Exercise details:
Keep only the lines that hold the string "customize", filtering out the rest of the entries below.

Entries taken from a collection
——————————
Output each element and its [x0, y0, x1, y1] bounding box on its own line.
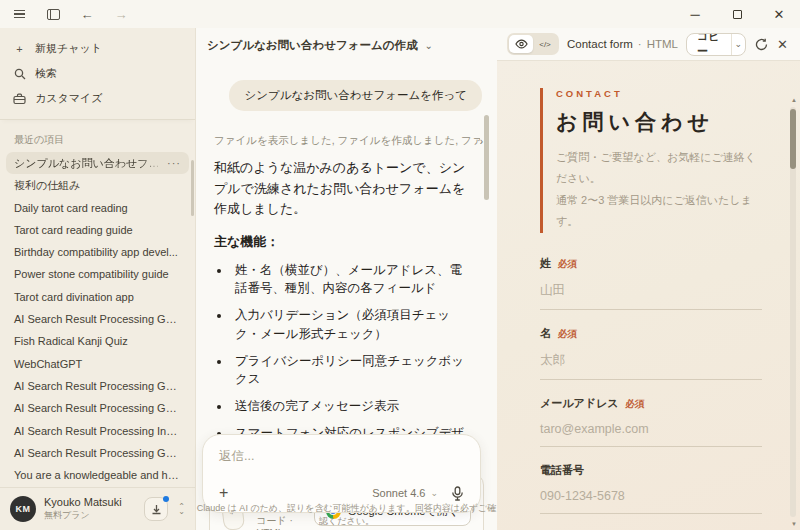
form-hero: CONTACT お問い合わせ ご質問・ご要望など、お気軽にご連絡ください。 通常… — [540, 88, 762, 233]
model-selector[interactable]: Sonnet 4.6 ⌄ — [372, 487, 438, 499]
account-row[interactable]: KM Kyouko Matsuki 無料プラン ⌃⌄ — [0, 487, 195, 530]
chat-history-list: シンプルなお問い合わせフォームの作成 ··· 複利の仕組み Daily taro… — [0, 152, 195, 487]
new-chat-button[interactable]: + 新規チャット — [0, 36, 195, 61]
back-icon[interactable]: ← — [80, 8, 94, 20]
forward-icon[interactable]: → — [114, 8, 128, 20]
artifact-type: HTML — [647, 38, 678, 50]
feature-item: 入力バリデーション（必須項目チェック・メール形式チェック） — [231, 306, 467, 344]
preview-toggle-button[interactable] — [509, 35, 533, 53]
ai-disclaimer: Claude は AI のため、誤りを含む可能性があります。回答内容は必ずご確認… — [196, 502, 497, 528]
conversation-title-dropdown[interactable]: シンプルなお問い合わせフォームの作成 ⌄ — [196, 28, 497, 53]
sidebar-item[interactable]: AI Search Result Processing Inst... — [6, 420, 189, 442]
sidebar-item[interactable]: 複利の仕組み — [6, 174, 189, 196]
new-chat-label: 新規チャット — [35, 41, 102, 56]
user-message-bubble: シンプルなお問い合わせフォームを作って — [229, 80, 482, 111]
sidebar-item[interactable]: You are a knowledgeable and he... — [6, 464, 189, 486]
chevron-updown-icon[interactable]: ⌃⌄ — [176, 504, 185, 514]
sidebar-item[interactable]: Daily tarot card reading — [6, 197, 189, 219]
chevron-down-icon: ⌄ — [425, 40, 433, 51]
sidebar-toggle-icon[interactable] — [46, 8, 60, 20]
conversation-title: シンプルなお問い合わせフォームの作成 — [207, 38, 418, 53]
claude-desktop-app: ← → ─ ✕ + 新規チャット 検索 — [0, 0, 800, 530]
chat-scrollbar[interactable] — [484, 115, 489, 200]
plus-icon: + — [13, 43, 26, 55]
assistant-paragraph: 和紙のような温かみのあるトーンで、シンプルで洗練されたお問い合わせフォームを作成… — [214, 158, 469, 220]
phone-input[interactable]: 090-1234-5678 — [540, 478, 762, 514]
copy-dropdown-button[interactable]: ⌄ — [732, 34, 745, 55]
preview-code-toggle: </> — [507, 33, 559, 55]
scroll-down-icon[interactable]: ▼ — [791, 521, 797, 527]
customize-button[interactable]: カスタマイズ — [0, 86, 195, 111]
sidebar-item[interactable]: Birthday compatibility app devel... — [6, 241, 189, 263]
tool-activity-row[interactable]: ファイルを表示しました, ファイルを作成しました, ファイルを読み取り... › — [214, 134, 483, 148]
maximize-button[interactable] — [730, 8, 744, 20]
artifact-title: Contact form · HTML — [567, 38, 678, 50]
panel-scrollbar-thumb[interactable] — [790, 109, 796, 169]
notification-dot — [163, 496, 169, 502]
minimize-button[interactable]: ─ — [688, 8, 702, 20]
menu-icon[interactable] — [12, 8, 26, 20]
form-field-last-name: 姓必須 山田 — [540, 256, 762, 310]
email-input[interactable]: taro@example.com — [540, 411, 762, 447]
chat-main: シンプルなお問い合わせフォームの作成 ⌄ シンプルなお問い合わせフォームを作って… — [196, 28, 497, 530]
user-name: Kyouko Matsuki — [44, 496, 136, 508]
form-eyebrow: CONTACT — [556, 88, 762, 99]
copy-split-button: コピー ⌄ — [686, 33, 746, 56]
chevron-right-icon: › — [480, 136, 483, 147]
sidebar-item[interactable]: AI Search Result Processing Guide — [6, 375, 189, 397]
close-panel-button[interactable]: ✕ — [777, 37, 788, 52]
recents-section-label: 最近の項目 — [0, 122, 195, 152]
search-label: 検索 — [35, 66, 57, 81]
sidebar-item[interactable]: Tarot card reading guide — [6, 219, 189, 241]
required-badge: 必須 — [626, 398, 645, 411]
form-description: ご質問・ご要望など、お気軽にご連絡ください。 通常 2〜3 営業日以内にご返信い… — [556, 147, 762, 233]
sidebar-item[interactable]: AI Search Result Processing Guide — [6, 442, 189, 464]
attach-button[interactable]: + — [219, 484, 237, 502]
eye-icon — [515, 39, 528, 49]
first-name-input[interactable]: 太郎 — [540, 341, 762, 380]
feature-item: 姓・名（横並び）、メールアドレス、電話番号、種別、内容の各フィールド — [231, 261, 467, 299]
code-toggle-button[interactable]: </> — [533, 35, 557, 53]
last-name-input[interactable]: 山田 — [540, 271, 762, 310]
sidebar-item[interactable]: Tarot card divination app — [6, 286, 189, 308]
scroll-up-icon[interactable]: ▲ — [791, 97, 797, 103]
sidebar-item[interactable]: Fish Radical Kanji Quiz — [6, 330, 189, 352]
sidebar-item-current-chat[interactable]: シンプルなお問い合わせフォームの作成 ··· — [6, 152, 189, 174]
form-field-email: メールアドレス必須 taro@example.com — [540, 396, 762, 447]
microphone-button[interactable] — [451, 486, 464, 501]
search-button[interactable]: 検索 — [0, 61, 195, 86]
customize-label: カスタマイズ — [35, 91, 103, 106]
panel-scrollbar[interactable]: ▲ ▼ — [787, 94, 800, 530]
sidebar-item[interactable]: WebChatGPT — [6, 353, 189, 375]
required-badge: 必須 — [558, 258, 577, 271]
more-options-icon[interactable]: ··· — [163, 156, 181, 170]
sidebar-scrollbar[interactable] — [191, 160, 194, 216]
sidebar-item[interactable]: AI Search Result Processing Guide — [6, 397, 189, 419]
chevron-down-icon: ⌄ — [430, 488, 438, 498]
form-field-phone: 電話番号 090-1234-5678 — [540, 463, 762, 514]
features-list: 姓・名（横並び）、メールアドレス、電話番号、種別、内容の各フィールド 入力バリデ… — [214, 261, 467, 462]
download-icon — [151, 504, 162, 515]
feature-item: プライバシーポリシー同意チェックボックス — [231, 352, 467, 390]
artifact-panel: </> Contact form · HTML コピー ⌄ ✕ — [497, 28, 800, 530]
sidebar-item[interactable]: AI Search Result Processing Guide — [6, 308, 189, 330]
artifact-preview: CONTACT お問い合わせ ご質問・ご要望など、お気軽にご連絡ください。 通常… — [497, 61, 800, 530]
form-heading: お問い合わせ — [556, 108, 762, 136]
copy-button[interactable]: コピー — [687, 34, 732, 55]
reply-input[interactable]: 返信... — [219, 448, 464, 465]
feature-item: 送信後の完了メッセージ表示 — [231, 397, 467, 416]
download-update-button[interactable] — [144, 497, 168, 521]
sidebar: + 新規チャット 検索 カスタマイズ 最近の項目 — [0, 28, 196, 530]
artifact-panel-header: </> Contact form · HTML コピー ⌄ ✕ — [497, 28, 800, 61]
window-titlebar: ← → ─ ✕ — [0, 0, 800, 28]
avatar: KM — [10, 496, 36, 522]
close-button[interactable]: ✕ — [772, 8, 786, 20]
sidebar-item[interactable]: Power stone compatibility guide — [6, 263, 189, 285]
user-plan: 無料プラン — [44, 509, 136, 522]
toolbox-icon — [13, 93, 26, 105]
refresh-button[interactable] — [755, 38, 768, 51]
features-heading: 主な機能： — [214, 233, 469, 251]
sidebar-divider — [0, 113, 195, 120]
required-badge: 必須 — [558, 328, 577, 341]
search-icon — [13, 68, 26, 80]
——————————
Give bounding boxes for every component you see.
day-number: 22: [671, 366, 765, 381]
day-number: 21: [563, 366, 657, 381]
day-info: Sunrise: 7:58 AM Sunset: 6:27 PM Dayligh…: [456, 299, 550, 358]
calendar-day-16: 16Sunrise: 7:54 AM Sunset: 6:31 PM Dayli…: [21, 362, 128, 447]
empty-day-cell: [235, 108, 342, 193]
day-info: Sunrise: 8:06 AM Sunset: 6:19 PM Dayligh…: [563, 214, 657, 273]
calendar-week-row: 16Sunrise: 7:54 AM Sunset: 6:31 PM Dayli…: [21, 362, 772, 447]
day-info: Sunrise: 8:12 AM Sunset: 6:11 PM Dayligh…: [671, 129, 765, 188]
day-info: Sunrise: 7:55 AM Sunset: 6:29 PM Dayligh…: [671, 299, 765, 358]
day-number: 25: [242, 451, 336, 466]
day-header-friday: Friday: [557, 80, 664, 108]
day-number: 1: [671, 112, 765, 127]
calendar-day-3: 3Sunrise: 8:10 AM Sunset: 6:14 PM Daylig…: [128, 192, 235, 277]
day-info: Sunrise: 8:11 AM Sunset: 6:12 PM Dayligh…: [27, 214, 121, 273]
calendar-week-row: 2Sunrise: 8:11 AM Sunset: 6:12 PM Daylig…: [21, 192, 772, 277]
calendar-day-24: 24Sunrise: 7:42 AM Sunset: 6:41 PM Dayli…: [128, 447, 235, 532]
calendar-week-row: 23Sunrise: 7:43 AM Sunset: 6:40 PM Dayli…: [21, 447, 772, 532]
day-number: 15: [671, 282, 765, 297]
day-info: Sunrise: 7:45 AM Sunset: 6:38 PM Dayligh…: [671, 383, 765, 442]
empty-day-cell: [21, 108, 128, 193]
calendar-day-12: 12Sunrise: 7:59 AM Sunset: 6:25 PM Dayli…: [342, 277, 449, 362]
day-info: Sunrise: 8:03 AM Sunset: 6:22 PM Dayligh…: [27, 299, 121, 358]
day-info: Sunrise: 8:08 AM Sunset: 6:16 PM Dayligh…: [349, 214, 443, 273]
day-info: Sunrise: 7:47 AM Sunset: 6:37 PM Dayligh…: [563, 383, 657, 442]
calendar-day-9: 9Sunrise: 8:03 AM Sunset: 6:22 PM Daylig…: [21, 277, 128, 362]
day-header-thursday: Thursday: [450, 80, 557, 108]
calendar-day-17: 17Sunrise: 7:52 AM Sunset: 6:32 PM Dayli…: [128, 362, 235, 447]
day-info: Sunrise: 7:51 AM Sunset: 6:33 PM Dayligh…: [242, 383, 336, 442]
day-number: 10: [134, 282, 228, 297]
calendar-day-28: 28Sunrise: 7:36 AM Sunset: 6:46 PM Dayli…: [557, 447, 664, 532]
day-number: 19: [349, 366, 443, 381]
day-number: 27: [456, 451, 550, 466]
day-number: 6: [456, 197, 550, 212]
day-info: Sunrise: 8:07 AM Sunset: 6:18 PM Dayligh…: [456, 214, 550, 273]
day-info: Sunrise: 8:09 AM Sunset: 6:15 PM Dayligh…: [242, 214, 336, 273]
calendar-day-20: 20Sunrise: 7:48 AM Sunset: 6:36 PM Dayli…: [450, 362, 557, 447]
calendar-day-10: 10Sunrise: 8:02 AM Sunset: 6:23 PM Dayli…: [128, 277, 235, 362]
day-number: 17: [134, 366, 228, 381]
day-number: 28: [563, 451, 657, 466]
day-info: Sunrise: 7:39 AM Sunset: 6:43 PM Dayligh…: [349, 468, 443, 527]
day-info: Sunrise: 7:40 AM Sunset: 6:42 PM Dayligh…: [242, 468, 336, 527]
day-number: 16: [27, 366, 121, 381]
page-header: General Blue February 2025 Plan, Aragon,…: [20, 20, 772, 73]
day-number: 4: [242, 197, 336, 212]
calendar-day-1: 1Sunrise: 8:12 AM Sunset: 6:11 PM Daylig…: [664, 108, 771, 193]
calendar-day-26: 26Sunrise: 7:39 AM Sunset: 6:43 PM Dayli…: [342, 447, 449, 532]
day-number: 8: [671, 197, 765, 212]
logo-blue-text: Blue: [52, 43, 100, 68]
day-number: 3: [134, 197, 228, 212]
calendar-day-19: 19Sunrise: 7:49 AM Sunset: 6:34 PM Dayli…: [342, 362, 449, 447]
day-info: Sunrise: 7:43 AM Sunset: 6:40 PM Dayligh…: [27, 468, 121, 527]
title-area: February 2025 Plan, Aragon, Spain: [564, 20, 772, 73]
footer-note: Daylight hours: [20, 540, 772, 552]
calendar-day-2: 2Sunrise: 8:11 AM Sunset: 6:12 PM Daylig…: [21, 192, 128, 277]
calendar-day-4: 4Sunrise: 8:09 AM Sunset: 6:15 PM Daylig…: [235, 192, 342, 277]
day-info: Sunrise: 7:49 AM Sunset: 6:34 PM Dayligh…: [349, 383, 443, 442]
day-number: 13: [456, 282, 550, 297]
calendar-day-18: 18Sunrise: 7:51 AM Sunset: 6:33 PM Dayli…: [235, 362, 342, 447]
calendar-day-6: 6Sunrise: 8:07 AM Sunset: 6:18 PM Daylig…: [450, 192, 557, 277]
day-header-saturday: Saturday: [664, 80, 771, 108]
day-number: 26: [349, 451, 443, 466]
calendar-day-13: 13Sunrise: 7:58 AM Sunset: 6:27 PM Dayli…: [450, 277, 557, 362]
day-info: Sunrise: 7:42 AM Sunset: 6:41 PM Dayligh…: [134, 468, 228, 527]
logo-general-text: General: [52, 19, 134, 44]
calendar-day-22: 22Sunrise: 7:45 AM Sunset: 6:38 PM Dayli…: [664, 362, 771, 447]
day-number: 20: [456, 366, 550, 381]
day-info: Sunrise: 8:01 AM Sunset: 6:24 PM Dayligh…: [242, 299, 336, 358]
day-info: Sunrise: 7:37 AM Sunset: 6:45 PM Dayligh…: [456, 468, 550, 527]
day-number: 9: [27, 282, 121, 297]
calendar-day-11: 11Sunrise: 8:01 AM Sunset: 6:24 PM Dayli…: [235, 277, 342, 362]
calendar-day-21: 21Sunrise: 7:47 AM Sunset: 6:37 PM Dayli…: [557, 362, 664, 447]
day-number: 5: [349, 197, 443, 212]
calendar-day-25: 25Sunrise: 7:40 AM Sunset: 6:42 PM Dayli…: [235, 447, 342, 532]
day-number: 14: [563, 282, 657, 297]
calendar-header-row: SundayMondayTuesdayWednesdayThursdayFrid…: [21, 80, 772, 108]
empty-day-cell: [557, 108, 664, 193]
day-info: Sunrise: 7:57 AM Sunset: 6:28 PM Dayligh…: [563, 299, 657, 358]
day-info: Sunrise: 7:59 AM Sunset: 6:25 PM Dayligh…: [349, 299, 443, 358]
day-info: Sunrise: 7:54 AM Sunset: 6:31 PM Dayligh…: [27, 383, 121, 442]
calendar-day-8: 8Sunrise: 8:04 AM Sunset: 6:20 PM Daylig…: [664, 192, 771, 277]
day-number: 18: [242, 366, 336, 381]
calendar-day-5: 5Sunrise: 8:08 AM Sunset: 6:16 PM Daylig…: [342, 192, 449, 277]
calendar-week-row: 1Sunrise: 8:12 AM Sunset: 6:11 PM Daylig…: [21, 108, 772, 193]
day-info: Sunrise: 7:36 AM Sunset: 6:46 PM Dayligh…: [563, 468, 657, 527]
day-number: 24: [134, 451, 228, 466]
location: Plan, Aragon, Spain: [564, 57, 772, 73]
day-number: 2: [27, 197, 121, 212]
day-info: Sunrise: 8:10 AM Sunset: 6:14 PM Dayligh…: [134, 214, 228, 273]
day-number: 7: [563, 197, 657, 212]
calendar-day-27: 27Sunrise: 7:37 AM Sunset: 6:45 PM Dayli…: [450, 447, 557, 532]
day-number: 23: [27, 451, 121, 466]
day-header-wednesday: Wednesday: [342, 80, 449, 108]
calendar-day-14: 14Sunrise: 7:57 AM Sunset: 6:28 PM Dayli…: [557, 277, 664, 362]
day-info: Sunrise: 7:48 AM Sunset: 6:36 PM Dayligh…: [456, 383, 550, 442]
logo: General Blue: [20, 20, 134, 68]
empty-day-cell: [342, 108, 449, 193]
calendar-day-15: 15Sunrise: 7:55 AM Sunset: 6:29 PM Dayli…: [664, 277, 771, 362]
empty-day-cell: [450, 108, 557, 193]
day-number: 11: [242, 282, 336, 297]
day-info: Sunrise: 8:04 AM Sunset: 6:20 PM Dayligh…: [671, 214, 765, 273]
——————————
Exercise result:
customize-button[interactable]: カスタマイズ — [0, 86, 195, 111]
customize-label: カスタマイズ — [35, 91, 103, 106]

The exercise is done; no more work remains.